Ursula von der Leyen, head of the EU executive
Von der Leyen described the Cop27 deal as “a small step towards climate justice”, but said much more was needed for the planet.
“We have treated some of the symptoms but not cured the patient from its fever,” she said in a statement. “I am pleased that Cop27 has opened a new chapter on financing loss and damage, and laid the foundations for a new method for solidarity between those in need and those in a position to help. We are rebuilding trust.
“Cop27 has kept alive the goal of 1.5C. Unfortunately however, it has not delivered on a commitment by the world’s major emitters to phase down fossil fuels, nor new commitments on climate mitigation.”
Vanessa Nakate, climate justice activist from Uganda
“Cop27 was meant to be the ‘African Cop’ but the needs of African people have been obstructed throughout. Loss and damage in vulnerable countries is now unignoreable, but some developed countries here in Egypt have decided to ignore our suffering. Young people were not able to have their voice heard at Cop27 because of restrictions on protest, but our movement is growing and ordinary citizens in every country are starting to hold their governments accountable on the climate crisis at home.”
Kathy Jetnil-Kijiner, climate envoy from the Marshall Islands
“I’m proud I got to be here to witness this happen and contribute in a small way. Worn out but so worth it to protect already disappearing islets, shorelines and culture. So many people all this week told us we wouldn’t get it. So glad they were wrong.
“I wish we got fossil fuel phase-out. The current text is not enough. But we’ve shown with the loss and damage fund that we can do the impossible. So we know we can come back next year and get rid of fossil fuels once and for all.”
Ani Dasgupta, president of the World Resources Institute
“In a historic breakthrough, wealthy nations have finally agreed to create a fund to aid vulnerable countries that are reeling from devastating climate damages. This loss and damage fund will be a lifeline for poor families whose houses are destroyed, farmers whose fields are ruined, and islanders forced from their ancestral homes. This positive outcome from Cop27 is an important step toward rebuilding trust with vulnerable countries.”
Mohamed Adow, director of the Power Shift Africa thinktank
“To quote the Three Lions England football song, after 30 years of hurt, climate action is finally coming home on African soil here in Egypt.

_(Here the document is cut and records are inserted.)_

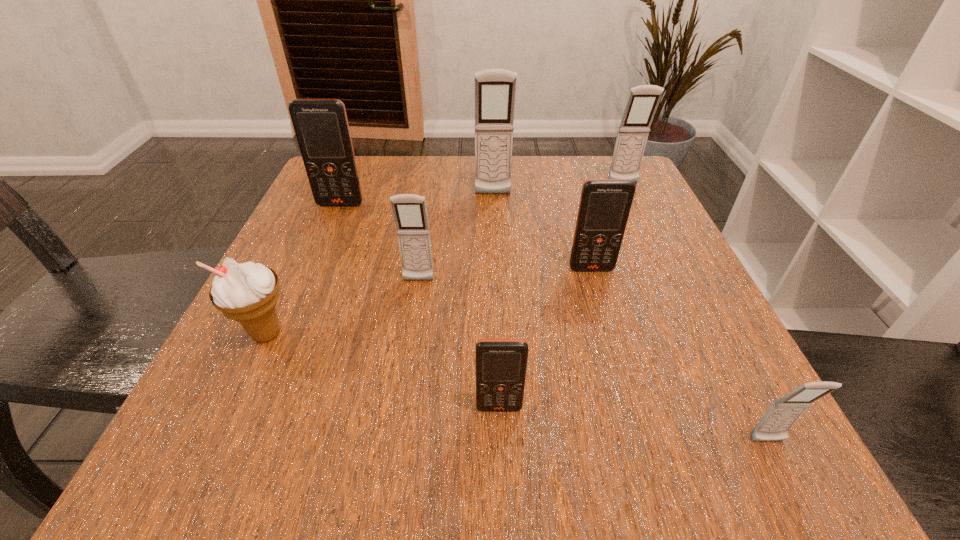 Image resolution: width=960 pixels, height=540 pixels. In order to click on free space between the nearest cellular telephone and the third biggest gray cellular telephone in this screenshot , I will do `click(593, 361)`.

Locate an element on the screen. free space between the nearest object and the leftmost orange cellular telephone is located at coordinates (554, 323).

Find the location of a particular element. vacant point located between the leftmost orange cellular telephone and the fifth cellular telephone from left to right is located at coordinates (466, 237).

Locate an element on the screen. The image size is (960, 540). object identified as the fifth closest to the nearest gray cellular telephone is located at coordinates point(495,89).

Find the location of a particular element. This screenshot has height=540, width=960. object that is the second closest one to the farthest orange cellular telephone is located at coordinates (409, 210).

The width and height of the screenshot is (960, 540). Find the location of `cellular telephone that is the sixth closest one to the fifth farthest object`. cellular telephone that is the sixth closest one to the fifth farthest object is located at coordinates (774, 425).

Identify which cellular telephone is located as the fifth nearest to the leftmost orange cellular telephone. Please provide its 2D coordinates. Your answer should be formatted as a tuple, i.e. [(x, y)], where the tuple contains the x and y coordinates of a point satisfying the conditions above.

[(643, 100)]

Find the location of a particular element. gray cellular telephone object that ranks as the second closest to the smallest gray cellular telephone is located at coordinates (643, 100).

Where is `gray cellular telephone that stands as the fourth closest to the nearest orange cellular telephone`? gray cellular telephone that stands as the fourth closest to the nearest orange cellular telephone is located at coordinates (643, 100).

This screenshot has height=540, width=960. In order to click on orange cellular telephone identified as the second closest to the white icecream in this screenshot , I will do `click(321, 126)`.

“At the beginning of these talks, loss and damage was not even on the agenda, and now we are making history. It just shows that this UN process can achieve results, and that the world can recognise the plight of the vulnerable must not be treated as a political football. It’s worth noting that we have the fund but we need money to make it worthwhile. What we have is an empty bucket. Now we need to fill it so that support can flow to the most impacted people who are suffering right now at the hands of the climate crisis.
“However, on a global fossil fuel phase-down, it’s sad to see countries just copying and pasting the outcome from last year’s Cop26 in Glasgow. The science is clear, the impacts are getting worse and we know that renewables are the future. Polluting countries need to leave coal, oil and gas in the ground if we’re going to keep global heating from running out of control.”
Meena Raman, director of Third World Network and adviser to developing countries at Cop27
“Since the EU and Alok Sharma are disappointed that fossil fuel phase-out is not in the text, we would like them to take leadership and revise their NDCs [nationally determined contributions] and put into plans their fossil fuel phase-out urgently and stop expansion of fossil fuels including oil and gas. [It’s] not enough to play to the gallery but act if they really want to save the planet and not hide behind 2050 net zero targets, which will bust the remaining carbon budget for 1.5C. They have the historical responsibility to get to real zero and in fact negative emissions and not net zero by 2050.”